Phillips Vidith, Rao Nidhi L, Sanghvi Yashasvi H, Nizam Maryam
Internal Medicine, Division of Biomedical Informatics and Data Science, Johns Hopkins University, School of Medicine, Baltimore, USA.
Internal Medicine, KAP Viswanatham Government Medical College, Tiruchirappalli, IND.
Cureus. 2024 Nov 30;16(11):e74876. doi: 10.7759/cureus.74876. eCollection 2024 Nov.
Artificial intelligence (AI) plays a significant role in creating brochures on radiological procedures for patient education. Thus, this study aimed to evaluate the responses generated by ChatGPT (San Francisco, CA: OpenAI) and Google Gemini (Mountain View, CA: Google LLC) on abdominal ultrasound, abdominal CT scan, and abdominal MRI.
A cross-sectional original research was conducted over one week in June 2024 to evaluate the quality of patient information brochures produced by ChatGPT 3.5 and Google Gemini 1.5 Pro. The study assessed variables including word count, sentence count, average words per sentence, average syllables per sentence, grade level, and ease score using the Flesch-Kincaid calculator. Similarity percentage was evaluated using Quillbot (Chicago, IL: Quillbot Inc.), and reliability was measured using the modified DISCERN score. Statistical analysis was conducted using R version 4.3.2 (Vienna, Austria: R Foundation for Statistical Computing).
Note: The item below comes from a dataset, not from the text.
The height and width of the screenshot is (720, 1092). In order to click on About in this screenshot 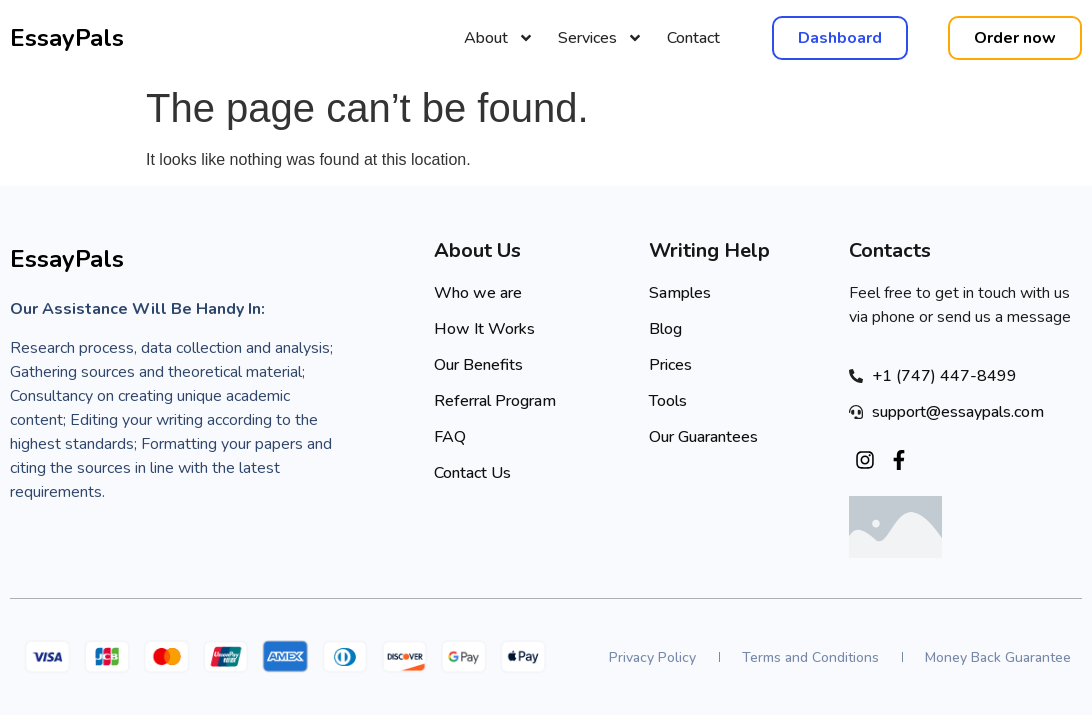 , I will do `click(499, 38)`.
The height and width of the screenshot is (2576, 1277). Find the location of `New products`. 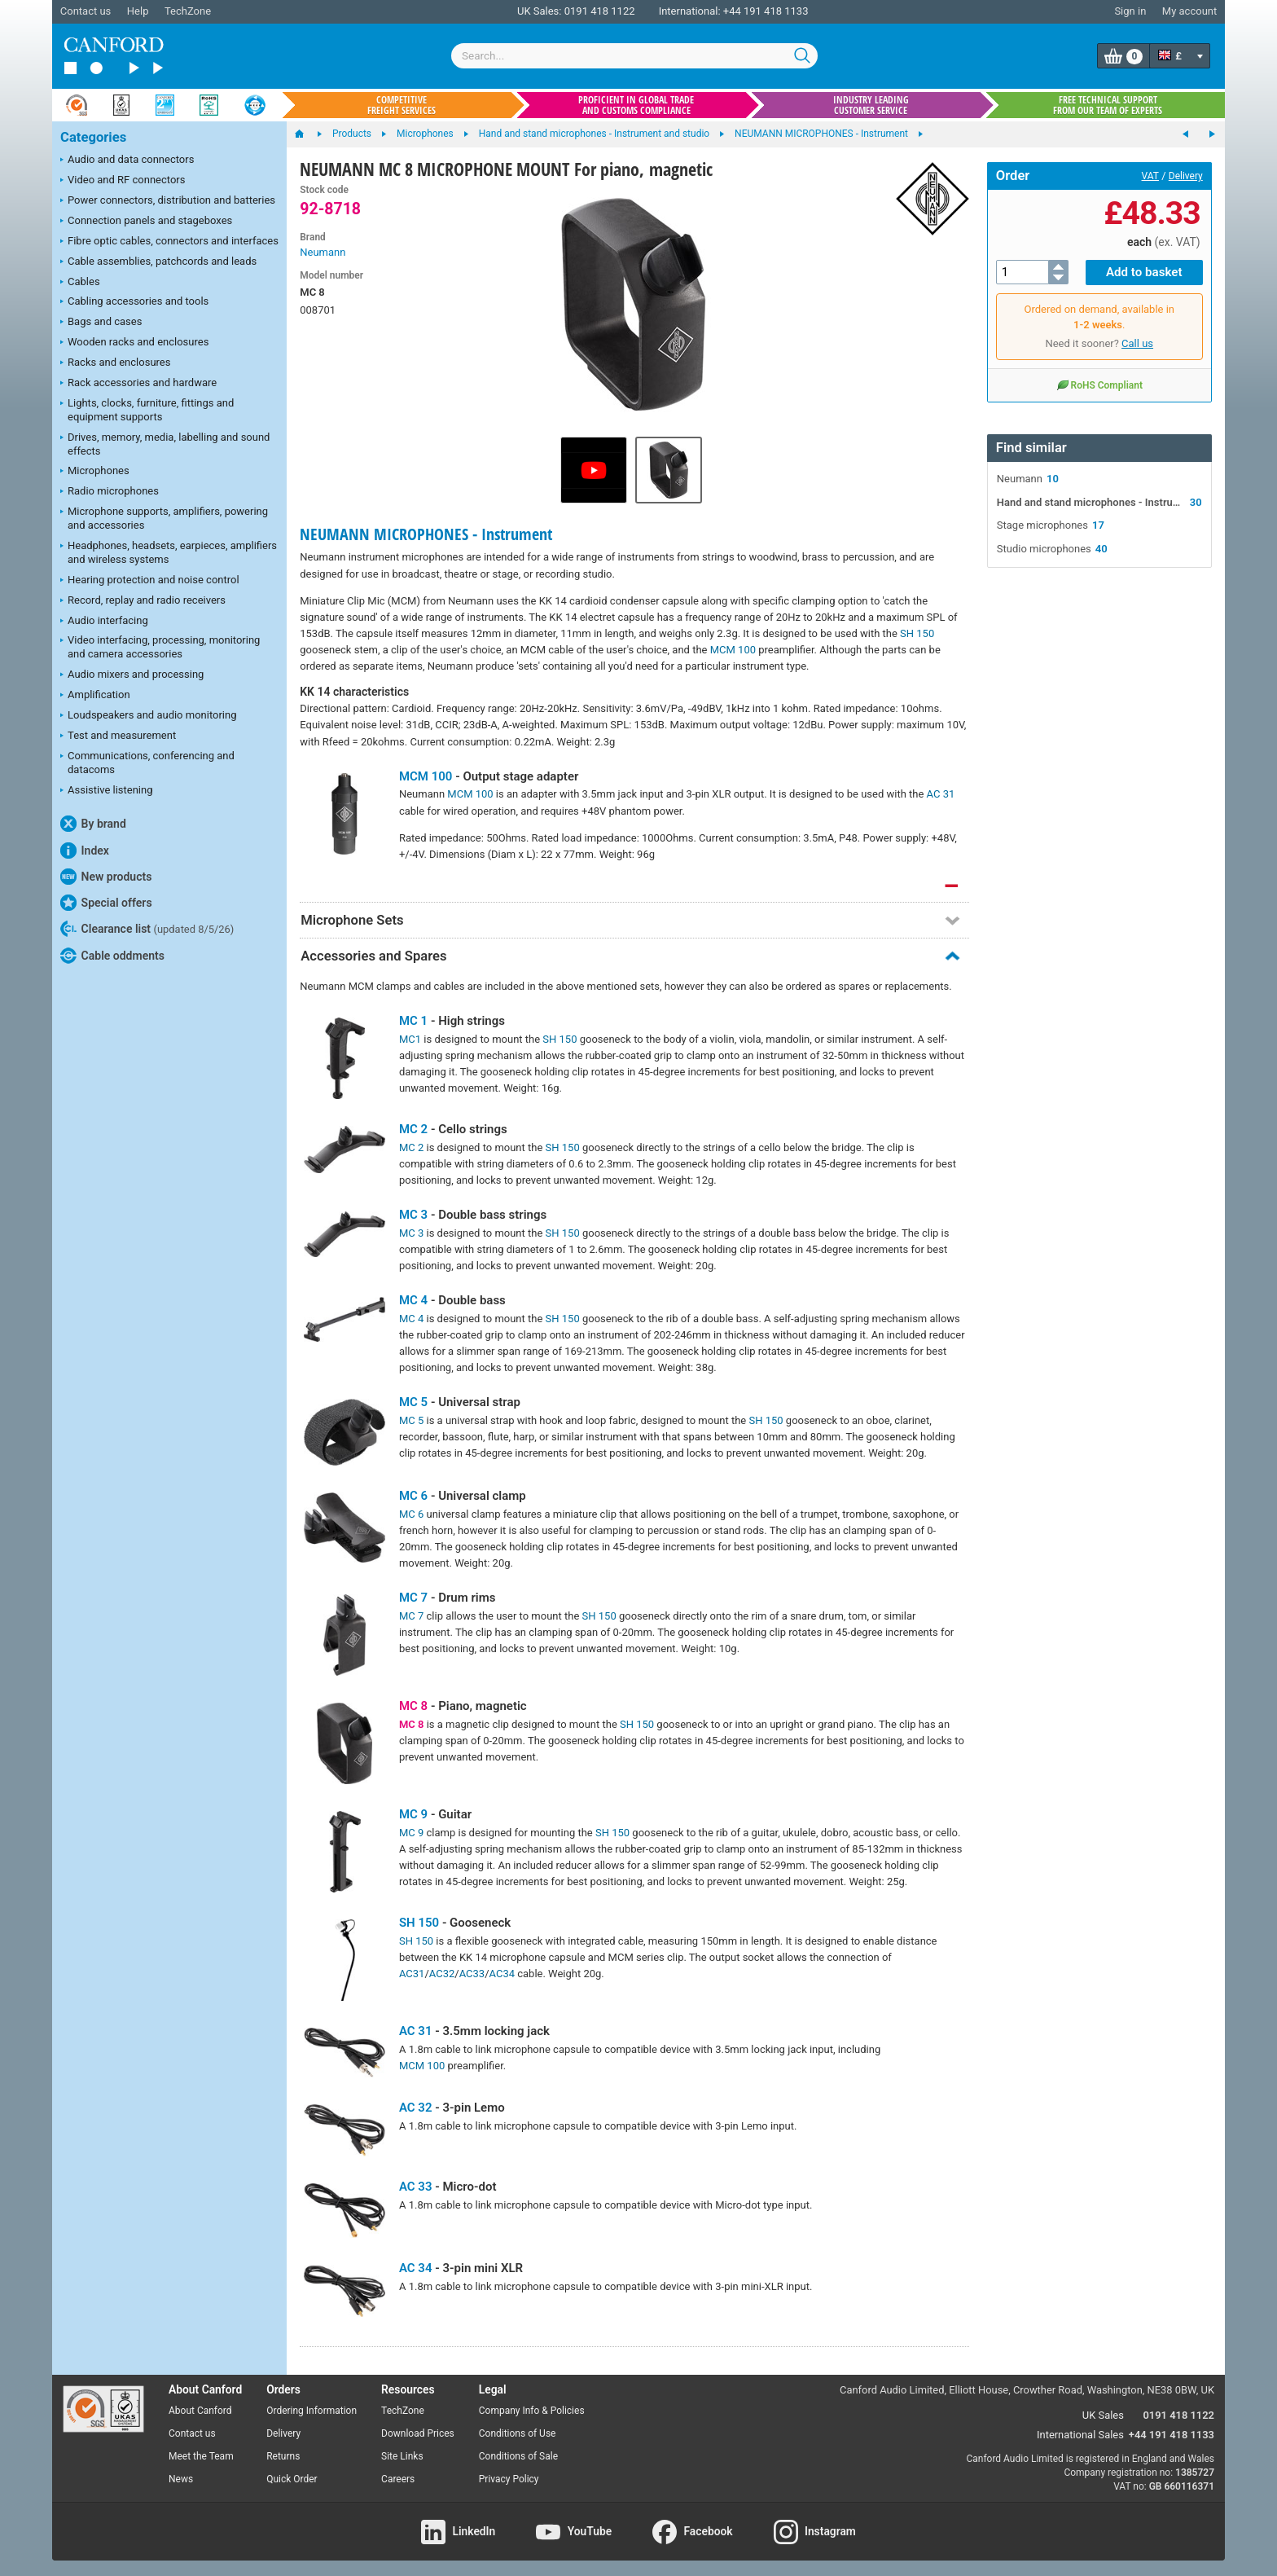 New products is located at coordinates (105, 876).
There is no significant difference between sentence count (p=0.8884), average words per sentence (p=0.1984), average syllables per sentence (p=0.3868), ease (p=0.1812), similarity percentage (p=0.8110), and reliability score (p=0.6495). However, there is a statistically significant difference, with ChatGPT having a higher word count (p=0.0409) and grade level (p=0.0482) than Google Gemini. P-values <0.05 were considered significant.
Both ChatGPT and Google Gemini demonstrate the ability to generate content that maintains consistency assessed through readability and reliability scores. Nevertheless, the noticeable disparities in word count and grade level underscore a crucial area for improvement in customizing content to accommodate varying levels of patient literacy.
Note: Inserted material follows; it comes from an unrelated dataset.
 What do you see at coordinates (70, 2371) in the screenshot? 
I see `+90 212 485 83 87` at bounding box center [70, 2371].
人工智能在创建用于患者教育的放射学检查手册方面发挥着重要作用。因此,本研究旨在评估ChatGPT(加利福尼亚州旧金山:OpenAI)和谷歌Gemini(加利福尼亚州山景城:谷歌有限责任公司)对腹部超声、腹部CT扫描和腹部MRI所生成的回答。
2024年6月进行了为期一周的横断面原创性研究,以评估ChatGPT 3.5和谷歌Gemini 1.5 Pro生成的患者信息手册的质量。该研究使用弗莱什-金凯德计算器评估了包括单词数、句子数、平均每句单词数、平均每句音节数、年级水平和易读性得分等变量。使用Quillbot(伊利诺伊州芝加哥:Quillbot公司)评估相似度百分比,并使用修改后的DISCERN评分来衡量可靠性。使用R版本4.3.2(奥地利维也纳:R统计计算基金会)进行统计分析。
句子数(p = 0.8884)、平均每句单词数(p = 0.1984)、平均每句音节数(p = 0.3868)、易读性(p = 0.1812)、相似度百分比(p = 0.8110)和可靠性得分(p = 0.6495)之间没有显著差异。然而,存在统计学上的显著差异,ChatGPT的单词数(p = 0.0409)和年级水平(p = 0.0482)高于谷歌Gemini。p值<0.05被认为具有显著性。
ChatGPT和谷歌Gemini都展示了生成内容的能力,通过可读性和可靠性得分评估,这些内容保持了一致性。然而,单词数和年级水平上的显著差异凸显了在定制内容以适应不同患者识字水平方面需要改进的关键领域。